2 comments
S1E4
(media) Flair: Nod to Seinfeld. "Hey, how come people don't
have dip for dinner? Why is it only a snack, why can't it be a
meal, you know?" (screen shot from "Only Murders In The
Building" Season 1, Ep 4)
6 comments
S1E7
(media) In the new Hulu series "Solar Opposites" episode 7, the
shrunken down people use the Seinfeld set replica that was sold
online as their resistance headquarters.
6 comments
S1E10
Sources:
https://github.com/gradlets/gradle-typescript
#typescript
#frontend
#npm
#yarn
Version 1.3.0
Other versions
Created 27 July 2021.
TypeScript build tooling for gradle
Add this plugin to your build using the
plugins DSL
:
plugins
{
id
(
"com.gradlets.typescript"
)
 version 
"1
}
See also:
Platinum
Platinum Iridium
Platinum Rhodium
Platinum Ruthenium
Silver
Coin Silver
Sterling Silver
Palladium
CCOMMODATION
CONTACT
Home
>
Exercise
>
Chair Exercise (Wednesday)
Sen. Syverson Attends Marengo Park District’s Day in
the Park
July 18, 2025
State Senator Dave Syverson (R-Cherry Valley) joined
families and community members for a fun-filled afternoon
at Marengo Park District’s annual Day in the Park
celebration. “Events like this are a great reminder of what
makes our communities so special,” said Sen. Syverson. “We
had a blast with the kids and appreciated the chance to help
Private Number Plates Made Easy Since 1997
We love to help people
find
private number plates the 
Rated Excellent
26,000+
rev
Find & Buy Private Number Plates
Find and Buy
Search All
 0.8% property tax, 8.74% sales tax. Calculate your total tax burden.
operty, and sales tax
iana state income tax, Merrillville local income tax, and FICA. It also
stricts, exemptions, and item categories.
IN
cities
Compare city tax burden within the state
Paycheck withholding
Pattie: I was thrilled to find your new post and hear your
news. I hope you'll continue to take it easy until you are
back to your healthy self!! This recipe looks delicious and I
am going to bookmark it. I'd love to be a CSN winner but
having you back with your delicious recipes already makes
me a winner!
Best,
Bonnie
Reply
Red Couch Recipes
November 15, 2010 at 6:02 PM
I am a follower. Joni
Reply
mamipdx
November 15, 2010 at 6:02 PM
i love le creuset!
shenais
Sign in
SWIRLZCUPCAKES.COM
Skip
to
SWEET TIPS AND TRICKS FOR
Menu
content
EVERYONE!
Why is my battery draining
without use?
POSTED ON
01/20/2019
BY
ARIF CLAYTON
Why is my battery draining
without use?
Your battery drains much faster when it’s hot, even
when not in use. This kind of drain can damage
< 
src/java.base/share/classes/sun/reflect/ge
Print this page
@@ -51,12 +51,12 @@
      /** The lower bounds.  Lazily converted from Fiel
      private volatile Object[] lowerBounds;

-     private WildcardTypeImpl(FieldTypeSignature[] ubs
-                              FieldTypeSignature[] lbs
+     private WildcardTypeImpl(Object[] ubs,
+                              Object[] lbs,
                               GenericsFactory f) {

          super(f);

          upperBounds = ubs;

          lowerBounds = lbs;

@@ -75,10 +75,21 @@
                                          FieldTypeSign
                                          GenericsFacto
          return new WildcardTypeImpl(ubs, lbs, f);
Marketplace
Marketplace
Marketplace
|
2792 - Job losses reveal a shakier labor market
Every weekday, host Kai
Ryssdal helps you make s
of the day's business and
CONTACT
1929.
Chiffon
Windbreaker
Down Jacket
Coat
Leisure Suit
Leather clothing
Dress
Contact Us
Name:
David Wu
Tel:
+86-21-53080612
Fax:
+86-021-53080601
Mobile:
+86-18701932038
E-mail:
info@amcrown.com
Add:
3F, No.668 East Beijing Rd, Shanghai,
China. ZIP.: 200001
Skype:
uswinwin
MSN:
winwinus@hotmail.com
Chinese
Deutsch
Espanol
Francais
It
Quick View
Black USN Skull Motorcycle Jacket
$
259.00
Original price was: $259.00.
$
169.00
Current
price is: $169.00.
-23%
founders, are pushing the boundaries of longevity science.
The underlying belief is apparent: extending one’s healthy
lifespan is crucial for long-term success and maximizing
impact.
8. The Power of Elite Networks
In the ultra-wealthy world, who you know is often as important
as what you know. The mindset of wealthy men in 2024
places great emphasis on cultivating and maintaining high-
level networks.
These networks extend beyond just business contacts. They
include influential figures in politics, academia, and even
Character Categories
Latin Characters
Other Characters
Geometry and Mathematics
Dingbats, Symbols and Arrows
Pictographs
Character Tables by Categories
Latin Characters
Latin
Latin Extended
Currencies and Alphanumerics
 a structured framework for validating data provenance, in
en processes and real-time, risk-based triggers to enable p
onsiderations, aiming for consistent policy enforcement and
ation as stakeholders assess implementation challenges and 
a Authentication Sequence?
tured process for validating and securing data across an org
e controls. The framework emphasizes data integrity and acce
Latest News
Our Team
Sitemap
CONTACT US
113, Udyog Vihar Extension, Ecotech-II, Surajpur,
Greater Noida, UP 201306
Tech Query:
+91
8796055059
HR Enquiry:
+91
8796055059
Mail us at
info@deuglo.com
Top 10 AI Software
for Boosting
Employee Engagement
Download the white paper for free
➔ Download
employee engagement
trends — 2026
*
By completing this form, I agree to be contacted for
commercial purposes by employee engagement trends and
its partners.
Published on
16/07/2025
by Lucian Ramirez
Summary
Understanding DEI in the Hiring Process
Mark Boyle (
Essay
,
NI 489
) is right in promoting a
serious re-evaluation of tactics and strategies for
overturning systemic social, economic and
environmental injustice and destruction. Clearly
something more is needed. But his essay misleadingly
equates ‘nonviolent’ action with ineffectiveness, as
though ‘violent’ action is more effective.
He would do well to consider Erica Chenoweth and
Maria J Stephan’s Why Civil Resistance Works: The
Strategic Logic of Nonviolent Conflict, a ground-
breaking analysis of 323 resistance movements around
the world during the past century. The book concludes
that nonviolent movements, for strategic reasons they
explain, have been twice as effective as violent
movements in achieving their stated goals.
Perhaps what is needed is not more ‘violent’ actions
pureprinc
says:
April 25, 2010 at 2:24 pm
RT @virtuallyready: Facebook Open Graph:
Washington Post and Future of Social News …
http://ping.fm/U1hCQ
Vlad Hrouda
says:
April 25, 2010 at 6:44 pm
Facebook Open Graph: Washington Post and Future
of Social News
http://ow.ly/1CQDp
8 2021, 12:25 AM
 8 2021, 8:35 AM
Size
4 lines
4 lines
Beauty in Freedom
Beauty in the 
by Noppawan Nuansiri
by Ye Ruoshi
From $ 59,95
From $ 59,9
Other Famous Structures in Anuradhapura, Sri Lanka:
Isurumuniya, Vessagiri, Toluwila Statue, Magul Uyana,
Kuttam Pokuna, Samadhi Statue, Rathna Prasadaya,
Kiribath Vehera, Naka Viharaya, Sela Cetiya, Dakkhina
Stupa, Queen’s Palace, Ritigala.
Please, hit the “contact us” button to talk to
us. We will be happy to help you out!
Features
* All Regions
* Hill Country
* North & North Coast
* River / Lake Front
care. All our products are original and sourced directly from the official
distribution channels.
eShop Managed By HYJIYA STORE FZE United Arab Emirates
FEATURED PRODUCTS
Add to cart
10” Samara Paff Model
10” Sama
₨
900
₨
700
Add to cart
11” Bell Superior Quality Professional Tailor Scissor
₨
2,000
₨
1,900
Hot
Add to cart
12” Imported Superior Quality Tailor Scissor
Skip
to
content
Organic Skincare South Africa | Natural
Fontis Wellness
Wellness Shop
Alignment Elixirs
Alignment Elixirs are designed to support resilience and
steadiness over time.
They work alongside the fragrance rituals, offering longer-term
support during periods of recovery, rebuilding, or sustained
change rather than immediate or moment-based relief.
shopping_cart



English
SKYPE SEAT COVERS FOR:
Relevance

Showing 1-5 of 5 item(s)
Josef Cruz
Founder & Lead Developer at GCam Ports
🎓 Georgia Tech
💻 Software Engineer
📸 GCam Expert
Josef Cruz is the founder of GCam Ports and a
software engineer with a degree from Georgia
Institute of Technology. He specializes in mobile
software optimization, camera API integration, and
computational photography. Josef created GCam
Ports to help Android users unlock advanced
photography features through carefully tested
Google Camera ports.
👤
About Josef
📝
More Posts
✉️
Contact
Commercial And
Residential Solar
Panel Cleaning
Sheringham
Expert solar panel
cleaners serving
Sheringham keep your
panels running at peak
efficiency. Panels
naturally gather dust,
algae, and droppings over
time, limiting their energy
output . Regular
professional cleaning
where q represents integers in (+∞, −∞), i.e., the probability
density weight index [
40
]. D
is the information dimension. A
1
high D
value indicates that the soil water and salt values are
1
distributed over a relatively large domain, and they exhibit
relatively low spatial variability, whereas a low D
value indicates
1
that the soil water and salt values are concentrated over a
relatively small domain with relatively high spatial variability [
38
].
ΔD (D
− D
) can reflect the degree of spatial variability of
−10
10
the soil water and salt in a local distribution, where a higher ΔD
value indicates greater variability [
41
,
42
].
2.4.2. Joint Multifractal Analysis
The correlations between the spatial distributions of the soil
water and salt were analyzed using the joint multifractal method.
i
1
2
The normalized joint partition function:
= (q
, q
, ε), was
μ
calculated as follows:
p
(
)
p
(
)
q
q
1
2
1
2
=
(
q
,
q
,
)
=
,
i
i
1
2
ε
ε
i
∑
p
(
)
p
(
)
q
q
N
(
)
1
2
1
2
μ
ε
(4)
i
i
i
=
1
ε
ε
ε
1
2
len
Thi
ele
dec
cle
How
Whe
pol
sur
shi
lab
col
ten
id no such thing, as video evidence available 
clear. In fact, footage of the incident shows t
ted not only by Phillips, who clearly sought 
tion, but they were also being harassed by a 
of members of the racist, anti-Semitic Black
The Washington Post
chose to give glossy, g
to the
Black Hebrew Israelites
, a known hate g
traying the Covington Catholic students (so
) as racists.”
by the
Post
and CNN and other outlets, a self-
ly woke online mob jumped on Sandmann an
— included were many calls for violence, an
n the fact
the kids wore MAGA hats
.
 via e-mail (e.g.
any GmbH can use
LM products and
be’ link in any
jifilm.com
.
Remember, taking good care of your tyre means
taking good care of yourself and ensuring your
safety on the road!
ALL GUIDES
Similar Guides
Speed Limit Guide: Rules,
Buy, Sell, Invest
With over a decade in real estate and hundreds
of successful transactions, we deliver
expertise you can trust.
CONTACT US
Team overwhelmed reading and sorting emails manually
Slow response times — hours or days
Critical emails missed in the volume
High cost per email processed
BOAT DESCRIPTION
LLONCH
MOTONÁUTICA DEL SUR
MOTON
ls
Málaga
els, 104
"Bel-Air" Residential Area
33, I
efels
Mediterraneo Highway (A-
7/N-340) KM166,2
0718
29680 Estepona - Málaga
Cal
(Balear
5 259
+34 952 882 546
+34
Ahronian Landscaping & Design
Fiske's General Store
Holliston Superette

────────

Word for word, restate the lines above from the line containing "Find & Buy Private Number Plates" through the line containing "news. I hope", with both included and nothing else.

- **Response area**:
Find & Buy Private Number Plates
Find and Buy
Search All
 0.8% property tax, 8.74% sales tax. Calculate your total tax burden.
operty, and sales tax
iana state income tax, Merrillville local income tax, and FICA. It also
stricts, exemptions, and item categories.
IN
cities
Compare city tax burden within the state
Paycheck withholding
Pattie: I was thrilled to find your new post and hear your
news. I hope you'll continue to take it easy until you are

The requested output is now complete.